After noticing an increase in Filipinos’ confidence to travel, hotels are forecasting a “strong recovery” year in 2022.
In a recent press conference, the Philippine Hotel Owners Association, Inc. (PHOA) board of directors and vice president for SM Hotels and Conventions Corporation Ma. Luisa Angeles said, “Even if we continue to stay at alert level two, 2022 should really be a good recovery year, not quite the pre-pandemic days but definitely much much better than 2021.”
According to PHOA President Arthur Lopez, recovery to pre-pandemic levels could take three to four years, or at least until global air traffic returns to 2019 levels.
“[I]f airlines do not fly, there will be no recovery, and (there was a time) IATA previously stated that 2024 is merely the beginning. In other words, it must reach its apex for one or two years “he stated
“There will be a boom in travel because everyone wants to travel and those who want to travel have a lot of money to spend,” he said. “But I think we have to be realistic,” he added. “I advised our hotels at the time that 2024 should only be (marked) as the start of recovery, not recovered yet.”
Given the current situation, PHOA Vice President for Internal Affairs Al Legaspi stated that hotels may need to refocus their marketing efforts.
“Business travel may not pick up as quickly as it could,” he said, “but it will eventually because companies and corporations from other countries will have to come here.”
“All hotels need to do now is refocus their marketing efforts to include leisure as well as MICE (meetings, incentives, conferences, and exhibitions). The market for mice is also a highly promising one for us “Added he.
Benito Bengzon, Jr., PHOA Executive Director and former Tourism Undersecretary gave a short evaluation of the hotel sector in 2021, saying that the relaxing of interzonal travel laws as well as Metro Manila’s de-escalation from Alert Level 3 to 2 have helped enhance hotel occupancy.

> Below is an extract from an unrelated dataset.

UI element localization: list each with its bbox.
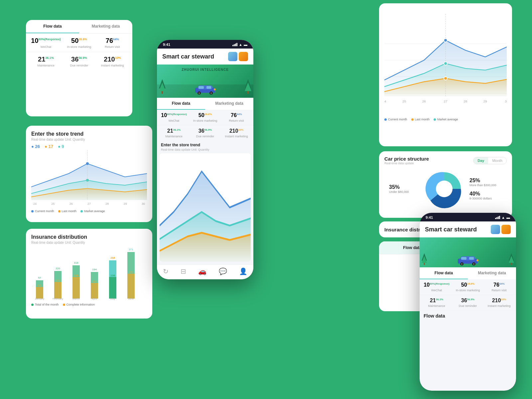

However, in terms of revenue, 2020 outperforms 2021 since inbound tourists were able to enter the country from January until the March lockdown, but in 2021, borders remain virtually closed all year.
In a separate interview, he stated, “When people say 2020 is better than 2021, they’re coming from that mindset na may revenue na pumasok.”
According to the latest figures from the Department of Tourism, international tourist spending generated at least PHP4.41 billion from January to August 2021, a significant decrease from the PHP79.80 billion reported in the same period last year.
“Hindi mo mahabol, tingin ko hindi mo mahabol ‘yong headcount ng 2020 dahil sarado ka pa rin the whole of 2021 and ang visa category mo for leisure hindi pa rin allowed,” Bengzon added.
Last December 1, the government was set to open its borders to foreign leisure tourists for the first time since the epidemic began, but the idea was shelved after the Omicron variant emerged.
Bengzon, for one, said PHOA will remain committed to guaranteeing the “safe and convenient” stay of its visitors in the case of a spike caused by the Omicron variety.
“I believe we are more equipped than most other businesses,” he remarked.
According to Bengzon, the committee has also organized a technical working group that will offer recommendations to the Department of Tourism on how to make the hotel rating system more globally competitive.
PHOA represents a total of 308 hotels and resorts throughout the Philippines, with Metro Manila accounting for 47 percent of them.